2. I am a Sole Proprietor and plan to open a Plan with Nucare. I have an expense coming up that will exceed the $1500 yearly limit. Can I carry forward that deduction?
Yes, you can submit an eligible expense over multiple years until it is fully re-imbursed.
3. Our company has some employees and some shareholders and some who are both. How do we ensure our PHSP is set up according to the rules?
A PHSP is designed as an “employee” benefit and not a “shareholder” benefit. All members of the PHSP must be employees, so workers who are “shareholders-only” should establish themselves as employees as well. For planholders who are one-person companies and use dividends for the bulk of their compensation, they should pay themselves at least some salary to meet this definition. Lump sum employment bonuses paid at year end will avoid payroll administration. Consult your accounting or taxation advisor for advice on this matter.
4. How do we control the costs of health benefits using a PHSP?
While no employee can be excluded from participating in your PHSP, the planholder can contain the costs of operating a benefit plan. This is accomplished by assigning your employees into classes of coverage. Those employees which have a key role in the company such as the owner or principal can have a higher limit; middle management or supervisory level employees can be grouped with slightly less coverage. Clerical or labourers can have a class with lower coverage. And temporary, seasonal or part-time employees can be managed with probation periods, minimum hour limits and lower coverage. You can also make your PHSP optional with the choice of opting out.
5. How much should I set as my class limits?
You can equate $2000 to a one dollar per hour pay raise over a 2000 hour working year for your employees. From our experience, an average family of 4 spends about that much in routine expenses each year. So depending on your generosity and ability of your company to pay the costs of your PHSP you can consider that as your middle level class. Management could be higher and operating staff could be lower. You can operate for some time and determine if that works for you. You, as the planholder can lower or raise these limits at any time simply by letting us know your intentions.
6. What is the meaning of “total income” and “income from sources other than self-employment” when I am determining if my self employed business is eligible for a PHSP?
For the purpose of PHSP eligibility, your total income is the amount from line 150 of your income tax return, (before you deduct any amounts for a PHSP); minus the amounts you entered on lines 207(RPP Deductions), 212(Union Dues), 217(Business Investment Losses), 221(Carrying Charges), 229(Other Employment Expenses), 231(Clergy Residence Deductions), and 232(Other Deductions). For the purpose of PHSP eligibility, your income from sources other than self-employment is the amount from line 150 of your income tax return, (before you deduct any amounts for a PHSP); minus the amounts you entered on lines 135 to143(Business, Professional, Commission, Fishing, Farming Incomes excluding business losses which reduced the net amount reported on those lines), 207(RPP Deductions), 212(Union Dues), 217(Business Investment Losses), 221(Carrying Charges), 229(Other Employment Expenses), 231(Clergy Residence Deductions), and 232(Other Deductions).
7. If I enroll, how can I be sure you’re trustworthy and legitimate?
Nucare has been operating and offering our health benefit plans to our clients for seven years.

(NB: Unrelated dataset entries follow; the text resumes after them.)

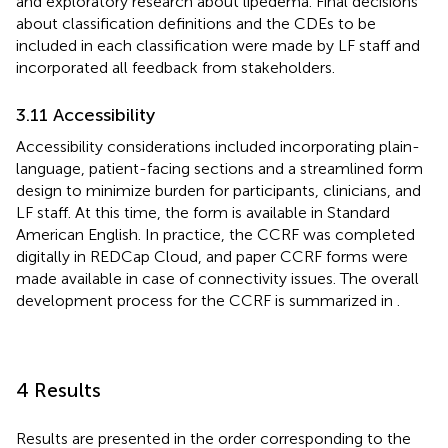
and exploratory research about lipedema. Final decisions
about classification definitions and the CDEs to be
included in each classification were made by LF staff and
incorporated all feedback from stakeholders.
3.11 Accessibility
Accessibility considerations included incorporating plain-
language, patient-facing sections and a streamlined form
design to minimize burden for participants, clinicians, and
LF staff. At this time, the form is available in Standard
American English. In practice, the CCRF was completed
digitally in REDCap Cloud, and paper CCRF forms were
made available in case of connectivity issues. The overall
development process for the CCRF is summarized in
.
4 Results
Results are presented in the order corresponding to the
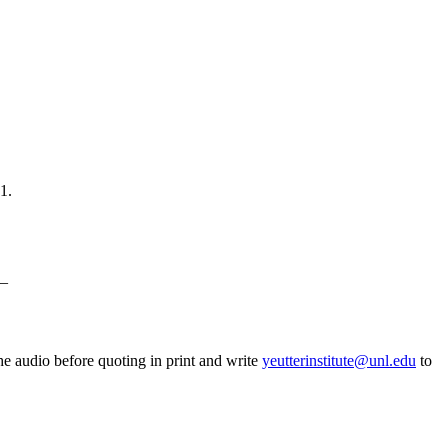
1.
_
he audio before quoting in print and write
yeutterinstitute@unl.edu
to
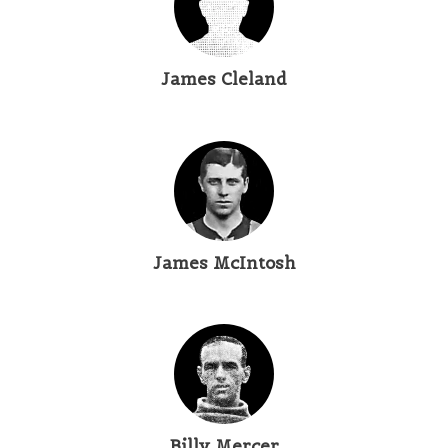
James Cleland
James McIntosh
Billy Mercer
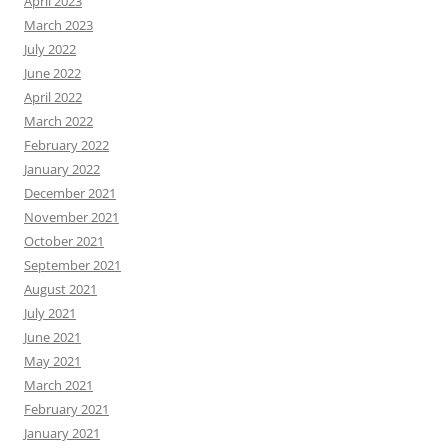
April 2023
March 2023
July 2022
June 2022
April 2022
March 2022
February 2022
January 2022
December 2021
November 2021
October 2021
September 2021
August 2021
July 2021
June 2021
May 2021
March 2021
February 2021
January 2021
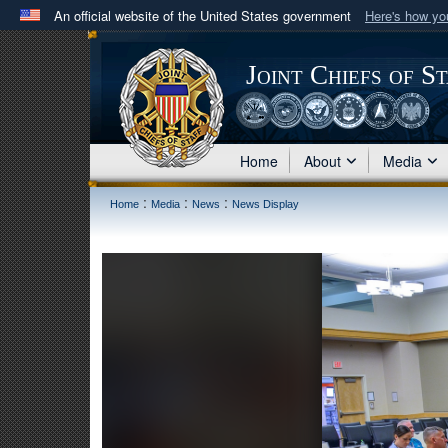
An official website of the United States government
Here's how y
Official websites use .mil
A
.mil
website belongs to an official U.S. Department 
Joint Chiefs of S
in the United States.
Home
About
Media
:
:
:
Home
Media
News
News Display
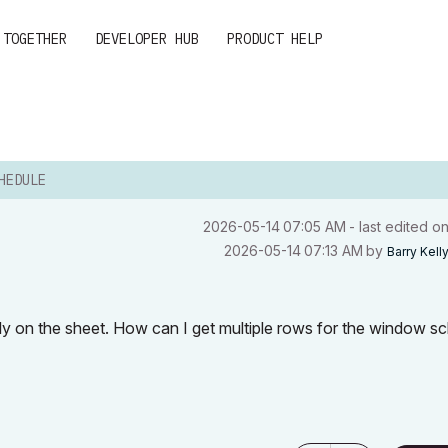
 TOGETHER
DEVELOPER HUB
PRODUCT HELP
HEDULE
‎2026-05-14
07:05 AM
- last edited o
‎2026-05-14
07:13 AM
by
Barry Kell
ally on the sheet. How can I get multiple rows for the window s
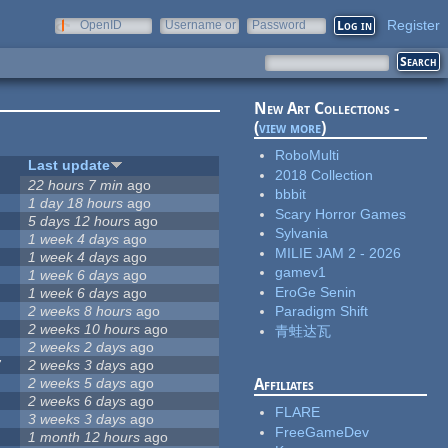
Register
OpenID
Username or
Password
e-mail
New Art Collections -
(
view more
)
RoboMulti
Last update
2018 Collection
22 hours 7 min
ago
bbbit
1 day 18 hours
ago
Scary Horror Games
5 days 12 hours
ago
Sylvania
1 week 4 days
ago
MILIE JAM 2 - 2026
1 week 4 days
ago
gamev1
1 week 6 days
ago
EroGe Senin
1 week 6 days
ago
2 weeks 8 hours
ago
Paradigm Shift
2 weeks 10 hours
ago
青蛙达瓦
2 weeks 2 days
ago
7
2 weeks 3 days
ago
2 weeks 5 days
ago
Affiliates
2 weeks 6 days
ago
FLARE
3 weeks 3 days
ago
FreeGameDev
1 month 12 hours
ago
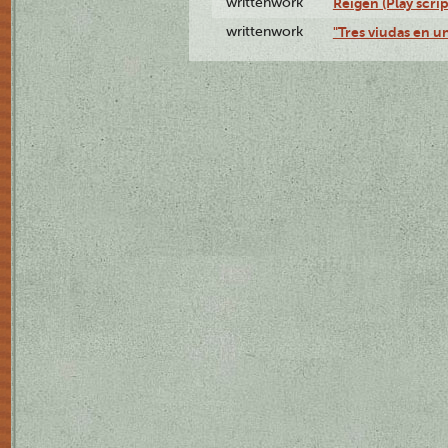
writtenwork
Reigen (Play scrip
writtenwork
"Tres viudas en un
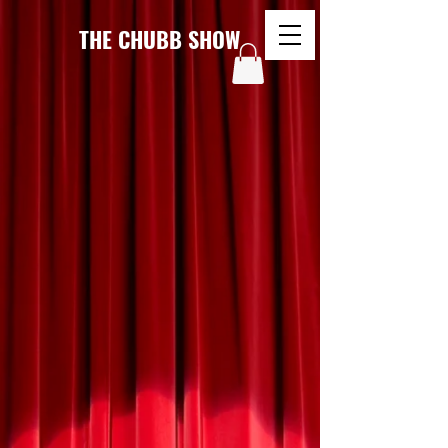
THE CHUBB SHOW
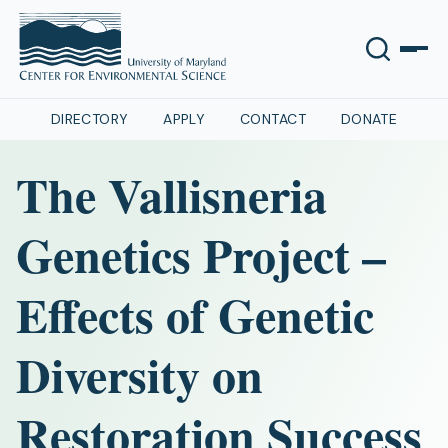
DIRECTORY
APPLY
CONTACT
DONATE
The Vallisneria
Genetics Project –
Effects of Genetic
Diversity on
Restoration Success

While we are as legitimate as any PHSP provider in Canada, we will need to earn your trust to keep your business. With our company operating on only 10% profit margin, you can be sure we are not a get rich quick scheme. To be prosperous we need to have a long, positive relationship with your business.

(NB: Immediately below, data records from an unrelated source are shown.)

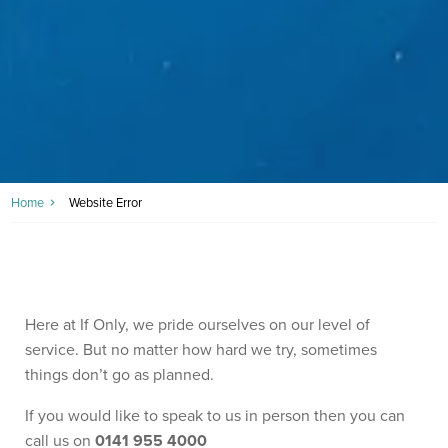
Home
Website Error
Here at If Only, we pride ourselves on our level of
service. But no matter how hard we try, sometimes
things don’t go as planned.
If you would like to speak to us in person then you can
call us on
0141 955 4000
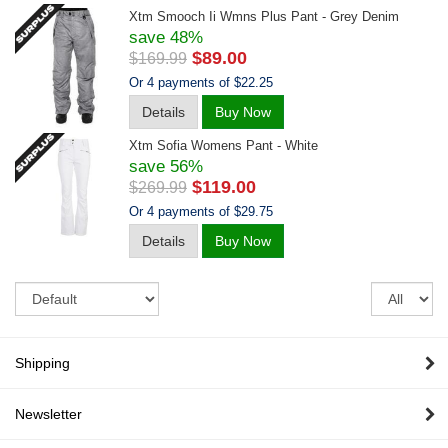
Xtm Smooch Ii Wmns Plus Pant - Grey Denim
save 48%
$89.00
$169.99
Or 4 payments of $22.25
Details
Buy Now
Xtm Sofia Womens Pant - White
save 56%
$119.00
$269.99
Or 4 payments of $29.75
Details
Buy Now
Sort
Re
pe
pa
Shipping
Newsletter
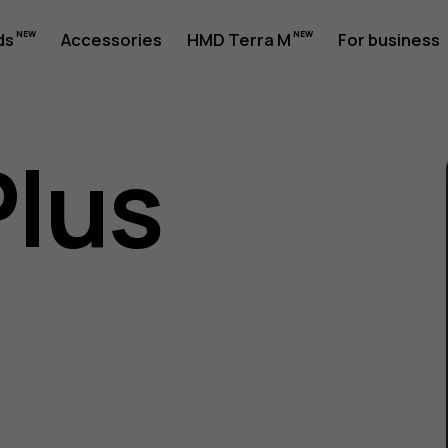
ds
Accessories
HMD Terra M
For business
Plus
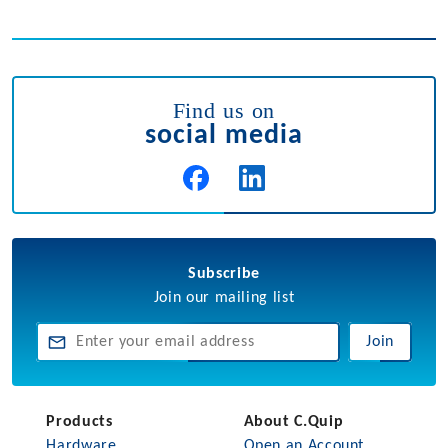
Find us on
social media
Subscribe
Join our mailing list
Join
Products
About C.Quip
Hardware
Open an Account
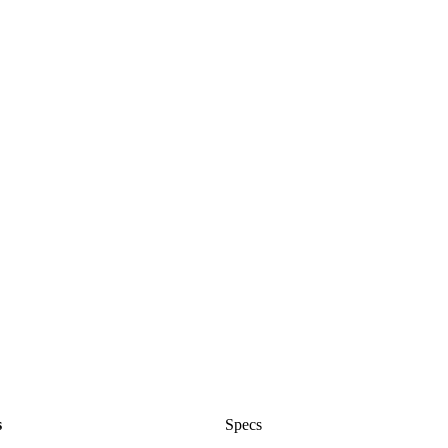
s
Specs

8. I currently have a traditional benefits plan. Why should I switch?
Benefit premiums have risen over the last few years and are set to rise again. Limits to coverage, partial reimbursement and fee guides all limit what you get back. In general, benefit plans are structured for providers to make a 35-50% margin over actual claims costs. This means that few people actually claim sufficient amounts to cover the premiums they pay. By having a PHSP you pay for only what you use and this can add up to significant saving each year on top of the potential tax savings. In addition to cost savings, a PHSP has a number of other advantages over traditional benefit plans, including more comprehensive coverage, 100% reimbursement, greater flexibility, and simplicity.

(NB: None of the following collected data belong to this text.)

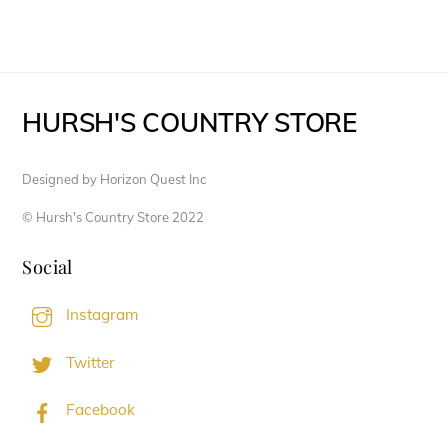
HURSH'S COUNTRY STORE
Designed by Horizon Quest Inc
© Hursh's Country Store 2022
Social
Instagram
Twitter
Facebook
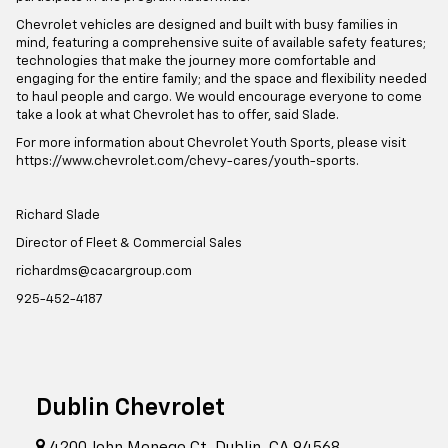
Chevrolet vehicles are designed and built with busy families in
mind, featuring a comprehensive suite of available safety features;
technologies that make the journey more comfortable and
engaging for the entire family; and the space and flexibility needed
to haul people and cargo. We would encourage everyone to come
take a look at what Chevrolet has to offer, said Slade.
For more information about Chevrolet Youth Sports, please visit
https://www.chevrolet.com/chevy-cares/youth-sports.
Richard Slade
Director of Fleet & Commercial Sales
richardms@cacargroup.com
925-452-4187
Dublin Chevrolet
4200 John Monego Ct, Dublin, CA 94568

12. I currently have a PHSP with another provider. Why should I switch?
Unlike other PHSP provides that only offer a PHSP health spending account but includes a stop-loss insurance and out of country health insurance that protects you and your employees above and beyond your health spending account. Additionally, if you were to switch to Nucare from another PHSP, we will waive your sign off fees.
1. My spouse has health benefit coverage under her employer. Can I deduct the eligible expenses that are not covered by her plan under my PHSP?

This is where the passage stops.